そして、くっつけた左右の同じ指を強く押しあうの。
やってみて。
どう? 強く押してる?」

「ああ」

女の子と同じように両手を合わせ、指に力を入れる。

「指を一本ずつ離してみて?
 まず、親指だけ」

「ちゃんと離れるよ」

「じゃあ元通りくっつけて、
 次は人差し指だけ離して。
 次、中指。
 離れるよね。

 じゃあ、くすり指」


「ん?  離れない!」

「でしょう!
 だから、くすり指に指輪をするのよ!」
と、微笑みながら、大きな目をさらに見開きこちらをのぞき込む。


 ある日、クラブで遅くなり急いで帰宅していると、前方にその女の子が一人で歩いていた。

『帰る方向が同じだったんだ』

だんだんと二人の距離が近づいてくる。

『どうしよう。追い越そうか。このまま離れていようか』

『追いついた時、何と言おう。さよならか、それとも気づかないふりしようか』

『いや、気づくだろう。

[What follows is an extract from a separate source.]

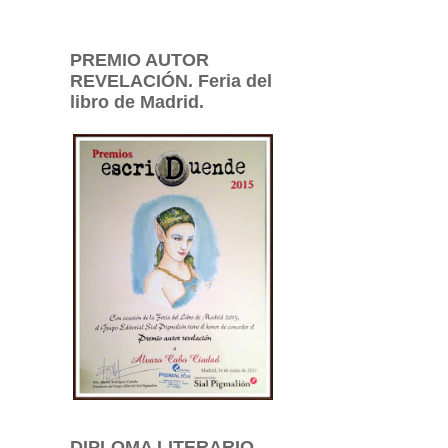
PREMIO AUTOR
REVELACIÓN. Feria del
libro de Madrid.
DIPLOMA LITERARIO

何、話そう』

 差し迫った3択問題をどれにするか悩む自分がいた。


 そうこうしているうちに、前を歩いていた女の子は、自分の進む方向とは違う道に曲がってしまった。

ただ、曲がる瞬間、ちらっとこちらを見たような気がした。

ほっとするとともに、なにか目の前にあったとても大切なものが、

シャボン玉が弾けるように一瞬で消えてしまったようだ。



歩く速度が、

極端に遅くなる。



 しばらくすると、女の子を教室で見かけることが少なくなった。
 どうやら、体調を崩して家にいるらしい。


 学校から帰る時、あの曲がり角から去った後姿を思い出す。




二月の寒い日、

突然、その子が亡くなったと知らされる。

 いつも一緒に仲良くしていた一人の女友達が、代表して葬儀に出ることになった。

クラスの皆がお別れの文を書き、その女友達に渡す。

 何も書かず、教室を出ようとすると、その女友達が近寄ってきた。

「南江くん、美樹と一緒に家に帰ることがあったでしょう?

 でも、一言も話してくれなかったって言ってたよ」

「えっ」


「それと、くすり指の絆創膏、
いつまで貼ってるんだろうって笑ってた」


驚きながら、さっと、くすり指を隠した。